Default Management Plan

1. Uses its resources efficiently.

·         Establishes a default management team by engaging its chief executive officer and relevant senior staff and enlisting the support of representatives from departments other than the financial aid office.  For example, a monthly meetings with staff to review the “Default Prevention – Management Report” provided by Horizon Educational Resources.

·         Identifies and allocates the personnel, administrative, and financial resources appropriate to implement the default management plan.

·         Establish a process to ensure the accuracy of data used to calculate its draft and official cohort default rates for the Federal Family Loan Program, Direct Loan Program, and the Federal Perkins Loan Program.  Establish a data collection system to track and analyze borrowers who default on their loans. This function is performed by Horizon Educational Resources.

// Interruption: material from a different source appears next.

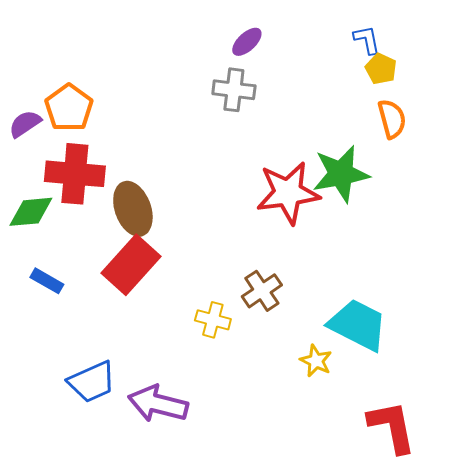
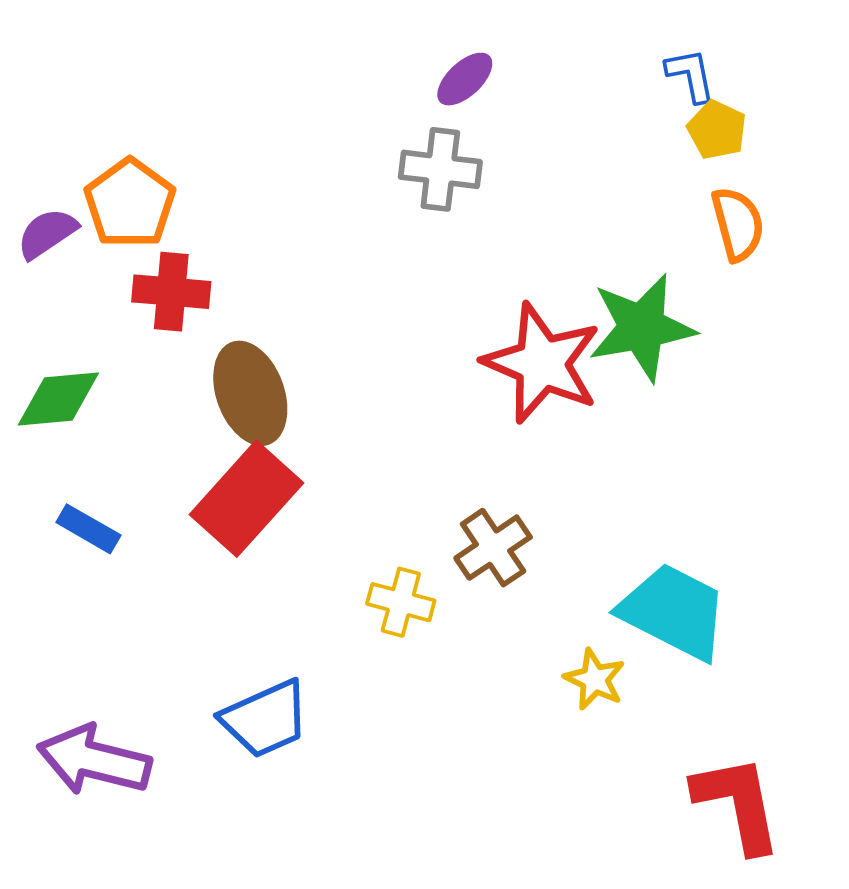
red cross: (75, 174) -> (171, 292), moved, size x0.7
red star: (288, 193) -> (542, 363), turned 30
blue trapezoid: (92, 382) -> (265, 719), moved
purple arrow: (158, 404) -> (94, 760), moved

·         Define evaluation methods, sets default reduction targets, and conduct an annual self-evaluation of the administration of the Title IV programs to identify institutional practices that could be modified to reduce defaults, and then implements those modifications.

2. Works to reduce its number of dropouts.

·         Ensures that the admission policies and screening practices only admit students who have a reasonable expectation of succeeding in their program of study.

·         Enhance the enrollment retention and academic persistence of borrowers through counseling and academic assistance, especially for academically high-risk students.

·         Evaluate and improve, if necessary, the curricula, facilities, materials, equipment, qualifications and size of faculty, and other aspects of its educational program to ensure that borrowers remain in school and that they are employed after they complete their program of study.

3. Works to ensure that its borrowers can repay their loans.

·         Assists borrowers who are experiencing difficulty in finding employment through career counseling, job placement assistance, and information about repayment options, including the availability of deferments and forbearances.

4. Provides enhanced initial and exit counseling.

·         In addition to requirements in 34 CFR 682.604 and 34 CFR 685.304, provide the information listed in the "Initial and Exit Counseling" section.  See Exhibit A

·         Use audio-visual materials and written tests during counseling to ensure that borrowers understand the terms and conditions of their loans.

·         If borrowers demonstrate that they do not understand the terms and conditions of their loans (for example, by failing a written test), provide additional, more intensive counseling.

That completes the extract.